Have a Heart for Kids Day 2020

Media Digest 03-01-2011

Christina 03/01/11


In this week’s edition, members of a faith community in Vancouver speak up for kids and Washington values during Have a Heart for Kids Day. Also, a local mom and advocate illuminates the disproportionate burden of the recession on communities of color this legislative session, and economist Paul Krugman discusses why it’s important to walk the talk when investing in children.

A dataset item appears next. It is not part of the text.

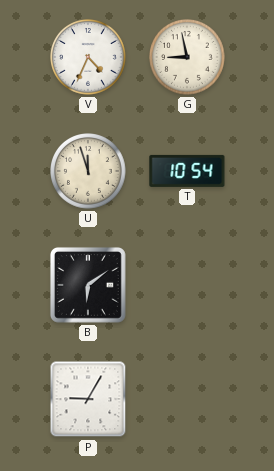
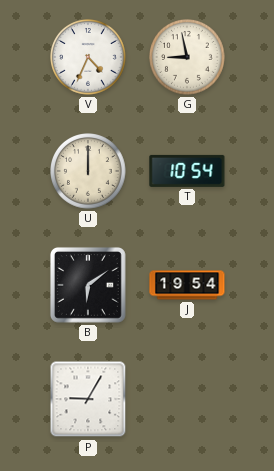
U: 11:57 -> 12:00
J: none -> 19:54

Hazel Dell Church Lobbies for Children | The Columbian | 02-27-2011

The First Congregational United Church of Christ teamed up with the Children’s Alliance, a statewide advocacy group, to participate in a rally Feb. 22 in Olympia. Thirty-seven local residents took a chartered bus to a rally on the steps of the Capitol, and then broke into groups to lobby state Rep. Craig Pridemore, D-Vancouver, and Rep. Ed Orcutt, R-Kalama. “In a time when budget cuts are the order of the day, we want to be a voice that says budgets are about more than numbers. They are about values,” said Brooks Berndt, pastor at the church, which is located on Northeast 68th Street in Hazel Dell.
Commentary: There’s a choice, health care cuts not inevitable | Northwest Asian Weekly | 02-24-2011
Each of these cuts affects everyone in our state because they eat away at the public structures that help our state thrive and compete in a global economy. However, the cuts that are being proposed mean communities of color, in particular, will have more to lose and will bear a disproportionate share of the burden in this recession. This means communities of color will be deprived of a decent quality of life.
Op-Ed: Close loopholes so we can buy back Basic Health | Tacoma News Tribune | 03-01-2011
People should be able to see a doctor if they get sick. It sounds simple. But for more and more families in Washington, it’s getting harder to see a doctor because it’s getting harder to afford health care coverage.….We can either continue giving away tax dollars to Wall Street banks, private-jet owners and air-polluting coal plants, or we can use that money to help provide health care coverage for Washingtonians.
Sweeping bill would end virtually all tax breaks | Tacoma News Tribune (Political Buzz blog) | 02-24-2011
Supporters know that, and say their goal is to add transparency to the tax code by bringing these breaks into the light of public scrutiny. The bill would require exemptions to be treated like spending as part of the state's budget-writing process. Every two years tax rates would have to be re-examined. "It’s not about raising taxes or lowering taxes," Carlyle said in a statement, "it's about the courage to be philosophically consistent in how we tackle tough budget challenges."
U.S. Lags in Maternity Leave Laws | Bloomberg News | 02-27-2011
The United States is one of three nations of 181 studied by Harvard and McGill universities that don’t guarantee working mothers leave with compensation, and researchers say it pays the price in lost productivity and health risks for children. The two other countries are Papua New Guinea and Swaziland.
Op-Ed Column: Leaving Children Behind | New York Times | 02-27-2011
Today, advocates of big spending cuts often claim that their greatest concern is the burden of debt our children will face. In practice, however, when advocates of lower spending get a chance to put their ideas into practice, the burden always seems to fall disproportionately on those very children they claim to hold so dear.
Governors: Medicaid More a Budget Buster than Ever? | National Public Radio | 02-28-2011
… enrollment in Medicaid in recent years has outstripped its better-known sibling, Medicare. Medicaid's low-income beneficiaries are mostly pregnant women, children, seniors, and those with disabilities…this particular economic downturn is lasting much longer than many economists predicted. That means not only less revenue coming in for states, but more people qualifying for Medicaid, because they have lost their jobs and their health insurance. Congress had been giving the states extra money for Medicaid. But it's about to end — as of July 1.
Guest Column: State and Local Budget Cuts Slow Economy | The Huffington Post | 02-24-2011
Lawmakers at state capitols and city halls are slashing jobs and programs, arguing that some pain now is better than a lot more later. But the cuts are coming at a price – weaker growth at the national level.